2. Description of the Related Art
In a system in which a number of types of gain are present in the same time slot such as in an IS-95 (Interim Standard 95, a digital portable telephone system mode standard in the U.S.) system, gain regulation (switching) is conventionally carried out in a section preceding the bandwidth restricting (digital) filter. If this restricting is carried out in a succeeding section, discontinuity points occur in the output and the bandwidth restricting characteristic of the filter will no longer be satisfied.
Thus, as shown in FIG. 1, gain selector 51 and multiplier 52 are arranged to precede digital filter 53, and gain that is selected in gain selector 51 for data that have undergone baseband processing is multiplied and the result then applied to digital filter 53. If X bits is the data that have undergone baseband processing and Y bits is the number of bits of gain in this case, the input to digital filter 53 is X+Y bits if computation is carried out without any loss of accuracy, and the construction of digital filter 53 is a circuit such as shown in FIG. 2.

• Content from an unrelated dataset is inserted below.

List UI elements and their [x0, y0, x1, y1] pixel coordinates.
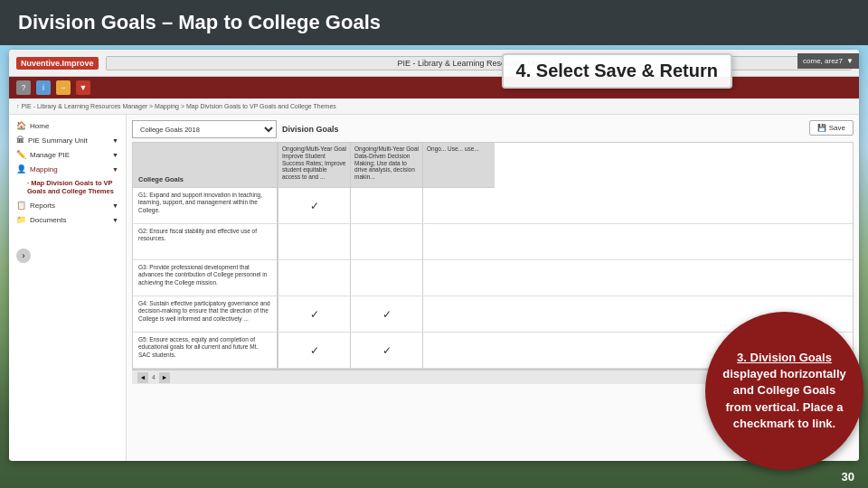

Digital filter 53 shown in FIG. 2 is provided with a selector that switches input data and a coefficient sequence n times (where n is the filter order) in one time slot. Digital filter 53 is a circuit that realizes FIR (Finite Impulse Response) filtering by time division processing. The operation is equivalent to the circuit shown in FIG. 4 that lacks multiplier 16 and selector 15. As shown in the timing chart of FIG. 3, input data IN(N)-IN(N-1) undergo time division multiplexing in selector SEL13, and after being multiplied with time division multiplexed coefficients k1–kn by selector SEL14, the result is integrated. Although the time division process enables the elimination of the multiplier and adder, a number (X+Y)×n bits of flip-flops are required because the number of input bits is X+Y, and this large number of components raises the problem of circuit scale.
In an IS-95 system that employs CDMA (Code Division Multiple Access), symbols having different gain must be transmitted within one frame. If gain is regulated in a section following the bandwidth restricting filter in such a case, discontinuity points will occur in the output and the filter will fail to satisfy the filter bandwidth restriction characteristic as described hereinabove. Gain must therefore be regulated in a section preceding the filter.
As described hereinabove using the prior art example of FIG. 1, selector 51 and multiplier 52 for regulating gain are provided in a section before the filter in the prior art, and if X is the number of bits of data input and Y is the number of bits of gain, the number of bits of input of digital filter 53 will be X+Y bits. Accordingly, a number (X+Y)×n bits of FF (flip-flops) are required in digital filter 53 in the case of the prior-art example.